そう思い直して、冷蔵庫を覗いてみると、わかってはいたが、ほとんど何もない。


(ヨーグルトがあるから、とりあえずは朝はコーンフレークで凌ぐか。)


平日にほとんど自炊をしていないから、休日くらいはちゃんと作らないと・・・とは思っているのだが、やはり面倒くさい。


まずはお腹が満たされれば、それでいいと言う安直な発想のもとに朝食を済ませ、あとは洗濯だけは済ませると、リビングのソファーにどっかりと腰を下ろす。


今週末は特に予定がない凪咲。友人と暮らしていた頃は、そんな時でもおしゃべりに花を咲かせたり、料理を一緒にしたり、もちろん一緒に出掛けることもあった。


が、今は一人。手持ち無沙汰のまま、しばらくボンヤリとTVを見ていたが、それにも飽きたところで、今度はスマホで携帯ゲーム。やりだすと、止められなくなり、ふと気が付くと、もう日はとっくに暮れていて


(あっ、お昼ごはん、食べるの忘れてた・・・。)


自分でも呆れながら、改めて冷蔵庫を覗いてみるが、やっぱり目ぼしいものは見当たらない。

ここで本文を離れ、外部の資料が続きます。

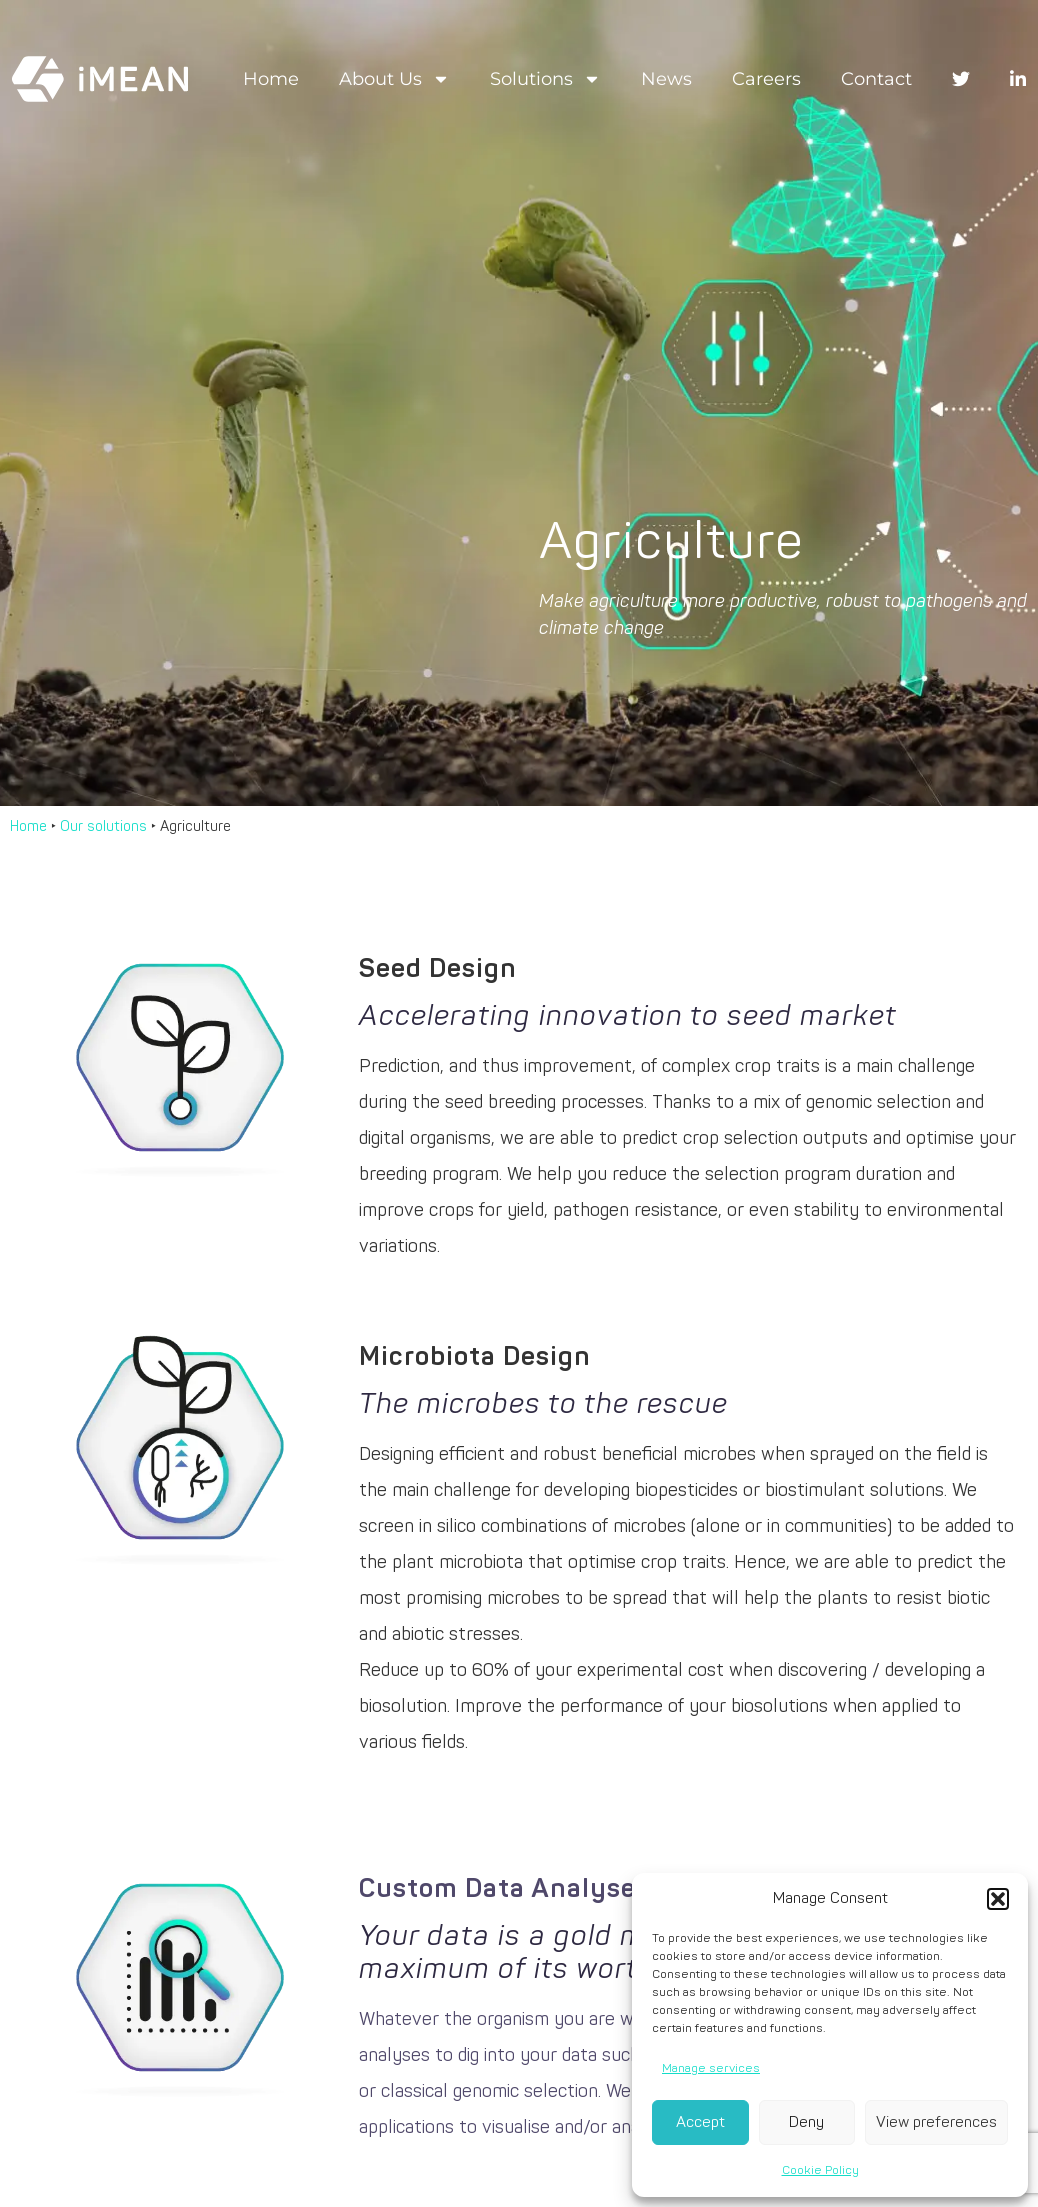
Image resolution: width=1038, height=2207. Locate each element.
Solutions (545, 79)
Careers (766, 79)
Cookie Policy (820, 2170)
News (666, 79)
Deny (806, 2122)
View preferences (936, 2122)
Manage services (711, 2068)
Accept (700, 2122)
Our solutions (103, 826)
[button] (998, 1899)
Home (271, 79)
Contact (876, 79)
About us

(買い物に行くしかないか・・・でもメンドイ。ウーバ-でもいっか・・・。)


という結論に達し、特に食べたい物もないので、ハンバ-ガ-セットを注文する。1時間ほどで届いたセットを黙々と食べると、またスマホをいじりだす。


結局、こうしてグータラしながら、1日が過ぎて行き


(私、せっかくのお休みに何してるんだろう・・・。)


さすがに自己嫌悪に陥った。


(大城くんに見られたら、呆れられちゃうよね・・・。)


ふと、そんな思いがもたげて来て


(あの、いつも、こんなんばっかりじゃないからね。今日は先週からいろいろあって、ちょっと疲れちゃったから・・・。)


なぜか心の中で、大城に言い訳をしていた。